H&M Group sales came to 52.54 billion Swedish kronor, or $6.24 billion, for the fourth quarter. A 3 percent sales decline in the first part of the quarter deepened to a 22 percent decline as a new wave of coronavirus measures swept across its markets. The company releases full-year results on Jan. 29.

“Industry conditions have remained challenging for H&M,” noted Richard Chamberlain of RBC, citing the negative impact of further lockdowns and social-distancing measures. The analyst flagged good momentum for the retailer before the second wave of coronavirus restrictions.

The Swedish fast-fashion retailer had outperformed expectations last quarter with stronger full-price sales, a key issue for a company that had been caught in discounting spirals in past years.

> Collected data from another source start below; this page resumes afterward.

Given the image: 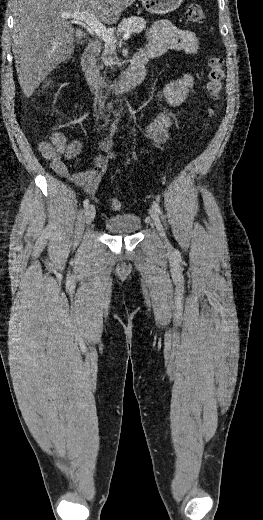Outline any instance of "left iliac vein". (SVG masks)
<instances>
[{
    "label": "left iliac vein",
    "mask_w": 263,
    "mask_h": 520,
    "mask_svg": "<svg viewBox=\"0 0 263 520\" xmlns=\"http://www.w3.org/2000/svg\"><path fill=\"white\" fill-rule=\"evenodd\" d=\"M150 216L152 218V221L154 223V225L156 226L160 236L165 239L166 236H165V232H164V229H163V226L161 224V221H160V218H159V215L157 213V211L152 207L150 208Z\"/></svg>",
    "instance_id": "4c4485c4"
}]
</instances>
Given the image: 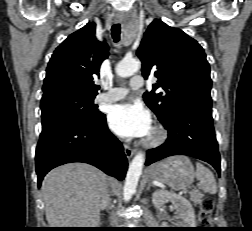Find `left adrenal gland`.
Wrapping results in <instances>:
<instances>
[{
  "mask_svg": "<svg viewBox=\"0 0 252 231\" xmlns=\"http://www.w3.org/2000/svg\"><path fill=\"white\" fill-rule=\"evenodd\" d=\"M147 182H148V186H147V190H150V187L152 186V183H151V181L150 180H147Z\"/></svg>",
  "mask_w": 252,
  "mask_h": 231,
  "instance_id": "1",
  "label": "left adrenal gland"
}]
</instances>
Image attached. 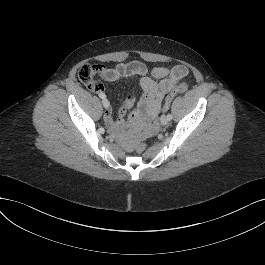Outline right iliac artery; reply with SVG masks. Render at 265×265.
Instances as JSON below:
<instances>
[{
    "mask_svg": "<svg viewBox=\"0 0 265 265\" xmlns=\"http://www.w3.org/2000/svg\"><path fill=\"white\" fill-rule=\"evenodd\" d=\"M99 97L102 98V99H105L106 98V95L104 93H100L99 94Z\"/></svg>",
    "mask_w": 265,
    "mask_h": 265,
    "instance_id": "82829eb1",
    "label": "right iliac artery"
}]
</instances>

The retailer has undergone a broad overhaul, improving digital services and refocusing its offer. Signs of improvement were just emerging as the coronavirus crisis hit.

The group, which operates Cos, Monki and Weekday in addition to H&M, has reacted to the crisis by cutting costs and renegotiating leases for its sprawling network of stores.

Analysts have forecast a modest pace of recovery for the fast-fashion industry.